Knight is one of 22 college players to be part of the 40-40 club, having both 40 goals and 40 assists in their college career.

===Professional===
In 1980, the Edmonton Drillers drafted Knight. Although he starred in college as a forward, he moved to defense in the pros. He played a single season with the Drillers before moving to the Atlanta Chiefs. While with the Drillers, he received his first taste of indoor soccer when the Drillers won the 1980-1981 NASL indoor championship.^{} The Chiefs folded after the 1981 season and Knight moved north to the Montreal Manic for the 1982 season.

In 1983, the U.S. Soccer Federation, in coordination with the NASL, entered the U.S. national team, known as Team America, into the NASL as a league franchise. The team drew on U.S. citizens playing in the NASL, Major Indoor Soccer League and American Soccer League. Knight left the Manic and signed with Team America. When Team America finished the 1983 season with a 10–20 record, the worst in the NASL, USSF withdrew the team from the league. Knight moved to the Golden Bay Earthquakes for the 1984 season, but was traded to the Chicago Sting with Manny Rojas on July 10, 1984, in exchange for Ricardo Alonso and Charlie Fajkus.^{} He remained with the Sting through the 1984-1985 MISL season and won the 1984 NASL championship with them. On May 10, 1985, the Sting released Knight. In September 1985, Knight signed with the Chicago Shoccers of the American Indoor Soccer Association. He was an AISA All Star and led the Shoccers in scoring despite playing defense. In March 1986, he rejoined the Sting and finished the 1985-1986 MISL season with them. On August 6, 1986, he signed with the Dallas Sidekicks of the Major Indoor Soccer League (MISL)as a free agent. On July 4, 1987, the team announced that they would not renew his contract and he again became a free agent. He signed with the Milwaukee Wave of the American Indoor Soccer Association (AISA) where he played as a forward for the next two seasons. At the end of the 1987-1989 AISA season, Knight retired from playing professionally.

===National team===
In 1984, Knight earned three caps with the U.S. national team. The three games all came within a week as Knight played first on October 11 in a win over Colombia, followed by a loss three days later to Guatemala and another loss three days after that to Mexico.

==Coaching==
That year Cedarburg High School in Cedarburg, Wisconsin, hired Knight to coach the girls' soccer team as well as teach.

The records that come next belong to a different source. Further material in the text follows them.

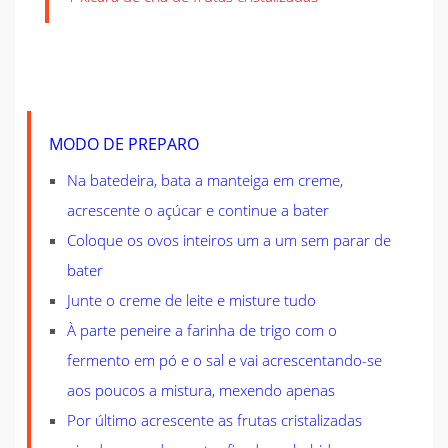
MODO DE PREPARO
Na batedeira, bata a manteiga em creme,
acrescente o açúcar e continue a bater
Coloque os ovos inteiros um a um sem parar de
bater
Junte o creme de leite e misture tudo
À parte peneire a farinha de trigo com o
fermento em pó e o sal e vai acrescentando-se
aos poucos a mistura, mexendo apenas
Por último acrescente as frutas cristalizadas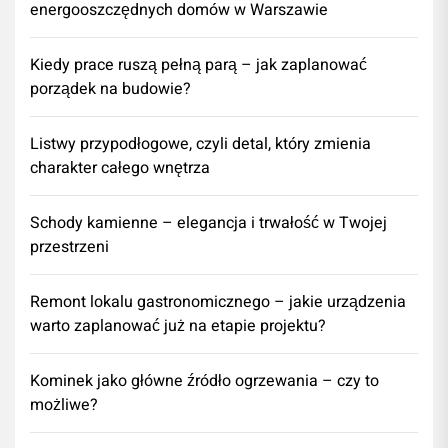
energooszczędnych domów w Warszawie
Kiedy prace ruszą pełną parą – jak zaplanować
porządek na budowie?
Listwy przypodłogowe, czyli detal, który zmienia
charakter całego wnętrza
Schody kamienne – elegancja i trwałość w Twojej
przestrzeni
​Remont lokalu gastronomicznego – jakie urządzenia
warto zaplanować już na etapie projektu?
Kominek jako główne źródło ogrzewania – czy to
możliwe?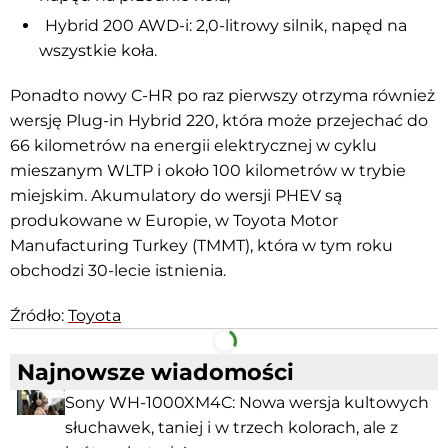
Hybrid 200 AWD-i: 2,0-litrowy silnik, napęd na
wszystkie koła.
Ponadto nowy C-HR po raz pierwszy otrzyma również
wersję Plug-in Hybrid 220, która może przejechać do
66 kilometrów na energii elektrycznej w cyklu
mieszanym WLTP i około 100 kilometrów w trybie
miejskim. Akumulatory do wersji PHEV są
produkowane w Europie, w Toyota Motor
Manufacturing Turkey (TMMT), która w tym roku
obchodzi 30-lecie istnienia.
Źródło:
Toyota
Facebook
Telegram
Najnowsze wiadomości
Sony WH-1000XM4C: Nowa wersja kultowych
słuchawek, taniej i w trzech kolorach, ale z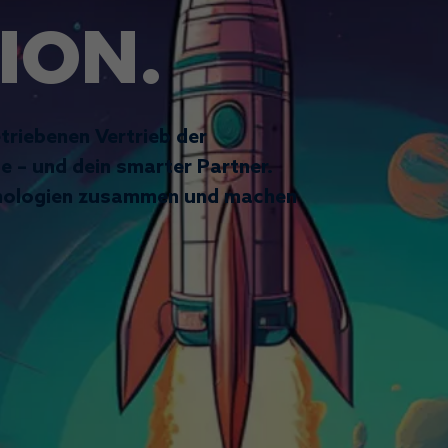
ION.
triebenen Vertrieb der
 – und dein smarter Partner.
hnologien zusammen und machen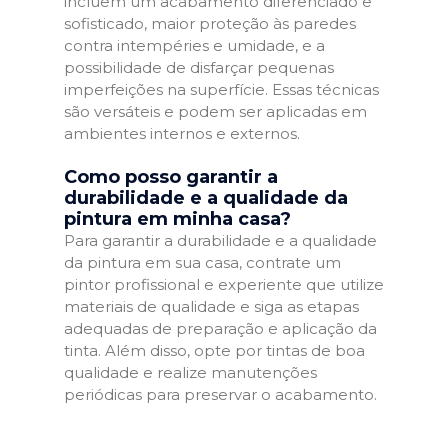
incluem um acabamento diferenciado e
sofisticado, maior proteção às paredes
contra intempéries e umidade, e a
possibilidade de disfarçar pequenas
imperfeições na superfície. Essas técnicas
são versáteis e podem ser aplicadas em
ambientes internos e externos.
Como posso garantir a
durabilidade e a qualidade da
pintura em minha casa?
Para garantir a durabilidade e a qualidade
da pintura em sua casa, contrate um
pintor profissional e experiente que utilize
materiais de qualidade e siga as etapas
adequadas de preparação e aplicação da
tinta. Além disso, opte por tintas de boa
qualidade e realize manutenções
periódicas para preservar o acabamento.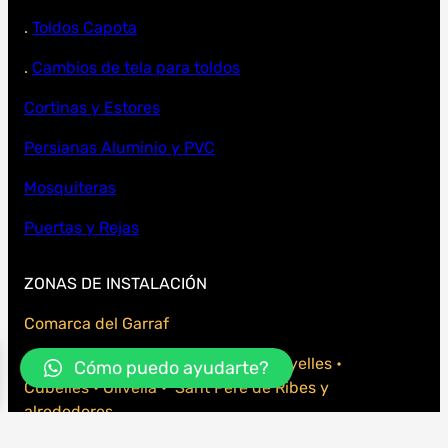
.
Toldos Capota
.
Cambios de tela para toldos
Cortinas y Estores
Persianas Aluminio y PVC
Mosquiteras
Puertas y Rejas
ZONAS DE INSTALACIÓN
Comarca del Garraf
. Vilanova i La Geltrú • Sitges • Canyelles •
Cómo puedo ayudarte?
Cubelles • Olivella • Sant Pere de Ribes y
alrededores.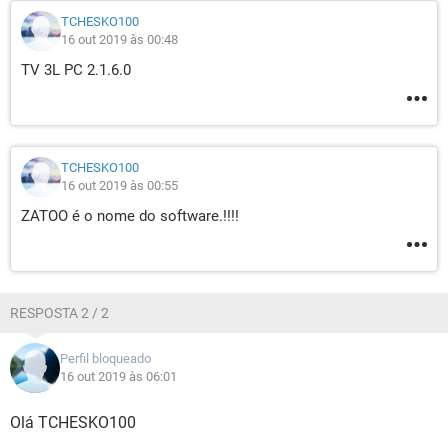
TCHESKO100
16 out 2019 às 00:48
TV 3L PC 2.1.6.0
TCHESKO100
16 out 2019 às 00:55
ZATOO é o nome do software.!!!!
RESPOSTA 2 / 2
Perfil bloqueado
16 out 2019 às 06:01
Olá TCHESKO100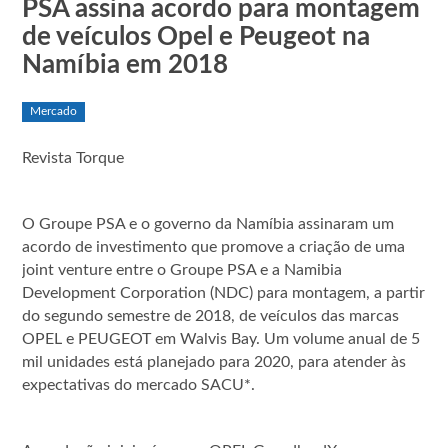
PSA assina acordo para montagem
de veículos Opel e Peugeot na
Namíbia em 2018
Mercado
Revista Torque
O Groupe PSA e o governo da Namíbia assinaram um
acordo de investimento que promove a criação de uma
joint venture entre o Groupe PSA e a Namibia
Development Corporation (NDC) para montagem, a partir
do segundo semestre de 2018, de veículos das marcas
OPEL e PEUGEOT em Walvis Bay. Um volume anual de 5
mil unidades está planejado para 2020, para atender às
expectativas do mercado SACU*.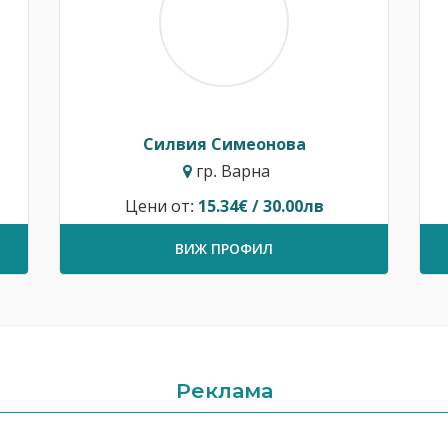
Силвия Симеонова
гр. Варна
Цени от:
15.34€ / 30.00лв
ВИЖ ПРОФИЛ
Реклама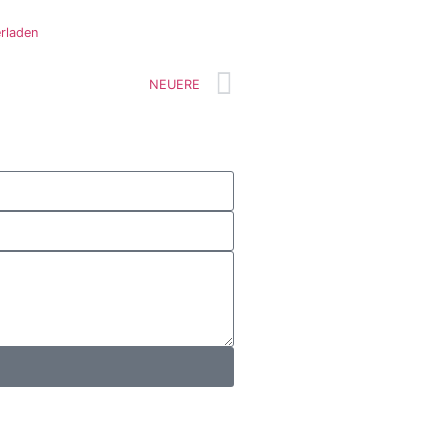
rladen
NEUERE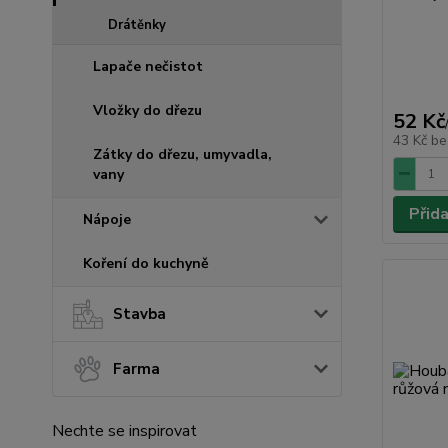
Drátěnky
Lapače nečistot
Vložky do dřezu
52 Kč
43 Kč
be
Zátky do dřezu, umyvadla,
vany
Přid
Nápoje
Koření do kuchyně
Stavba
Farma
Nechte se inspirovat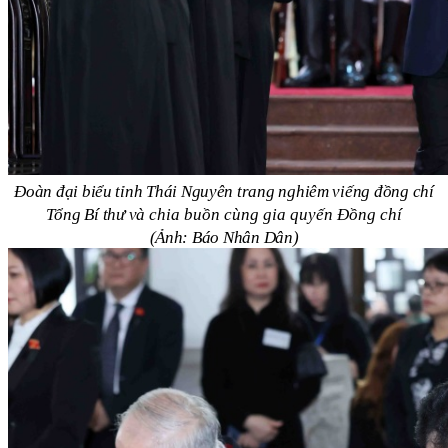
Đoàn đại biểu tỉnh Thái Nguyên trang nghiêm viếng đồng chí
Tổng Bí thư v
à chia buồn cùng gia quyến Đồng chí
(Ảnh: Báo Nhân Dân)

Since then, Knight has remained at Cedarburg, teaching history and social studies as well as coaching both the girls' and boys' teams. In 2005, he resigned from the girls' team, after beating prostate cancer, but resigned later from the boys' side in 2008 to take a technical directing job at the Mequon Soccer Club. The CHS won the state championships in 1989, 1991 and 1996.^{} He is also a staff coach at the Mequon Soccer Club. He is looking for his 300th win, then possibly retiring from soccer.